I'm reading Brownian Motion: An Introduction to Stochastic Processes by Schilling. In the first chapter they give the following definition for some random variable $X_t$ to be considered a Brownian motion:
- $B_0(\omega)=0$ for almost all $\omega$
- $B_{t_n}-B_{t_{n-1}},...,B_{t_1}-B_{t_0}$ are independent for $0 = t_0\leq t_1\leq ... \leq t_n$ for $n\geq 0$
- $B_t-B_s\sim B_{t+h}-B_{s+h}$ for $0\leq s< t$ and $h\geq -s$
- $B_t-B_s\sim \mathcal{N}(0,t-s)$
- $t\mapsto B_t$ is continuous
My confusion is that it seems like condition 2 and 4 are redundant, in that:
$$\begin{align}Cov(B_t-B_s,B_a-B_b)&=\mathbb{E}((B_t-B_s)(B_a-B_b))\\ &=\mathbb{E}(B_tB_a-B_sB_a-B_tB_b+B_sB_b)\\ &=(t\wedge a -s\wedge a-t\wedge b+s\wedge b)\end{align}$$
For nonoverlapping intervals $[t,s]$ and $[a,b]$, such as those described in condition 2, the covariance will always evaluate to 0. Meaning that condition 4 implies condition 2.

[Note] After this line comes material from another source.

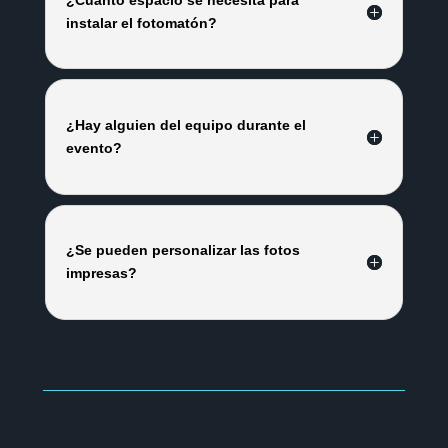
instalar el fotomatón?
¿Hay alguien del equipo durante el
evento?
¿Se pueden personalizar las fotos
impresas?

I'm wondering if there's some flaw in my reasoning with this, or if I made some mistake up to this point.
Condition 2 ensures the increments $B_{t_n}-B_{t_{n-1}},...,B_{t_1}-B_{t_0}$ are jointly Gaussian, which is needed for you to use that having $0$ covariance implies independence. I think that Condition 3 is redundant with Condition 4, though, since Condition 4 clearly implies Condition 3.